_Material provided:_
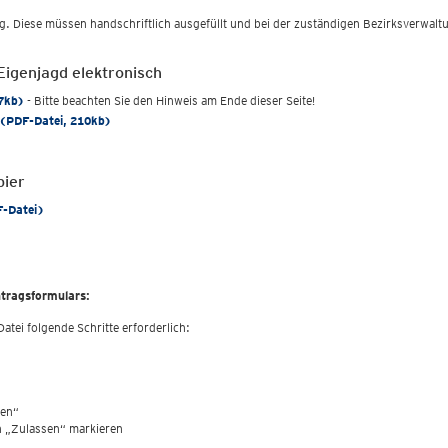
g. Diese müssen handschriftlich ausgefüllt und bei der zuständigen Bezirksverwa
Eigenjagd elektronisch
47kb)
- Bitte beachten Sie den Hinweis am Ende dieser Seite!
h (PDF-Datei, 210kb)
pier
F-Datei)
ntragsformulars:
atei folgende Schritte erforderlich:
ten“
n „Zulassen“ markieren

...

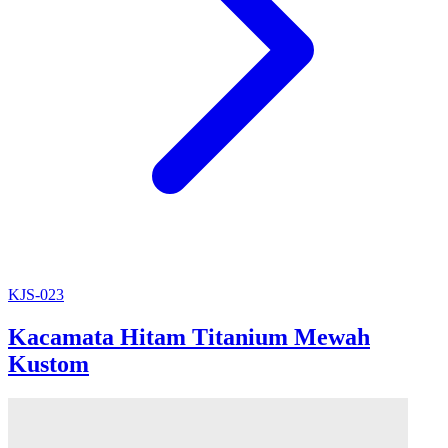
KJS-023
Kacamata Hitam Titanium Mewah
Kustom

--

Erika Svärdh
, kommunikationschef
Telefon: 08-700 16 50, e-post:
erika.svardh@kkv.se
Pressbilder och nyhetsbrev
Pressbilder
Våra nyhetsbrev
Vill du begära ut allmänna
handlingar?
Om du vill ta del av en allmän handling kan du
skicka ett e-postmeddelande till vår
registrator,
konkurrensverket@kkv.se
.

_About this task:_ If a line above contains the word "nyhetsbrev", list it.

_Output below:_
Pressbilder och nyhetsbrev
Våra nyhetsbrev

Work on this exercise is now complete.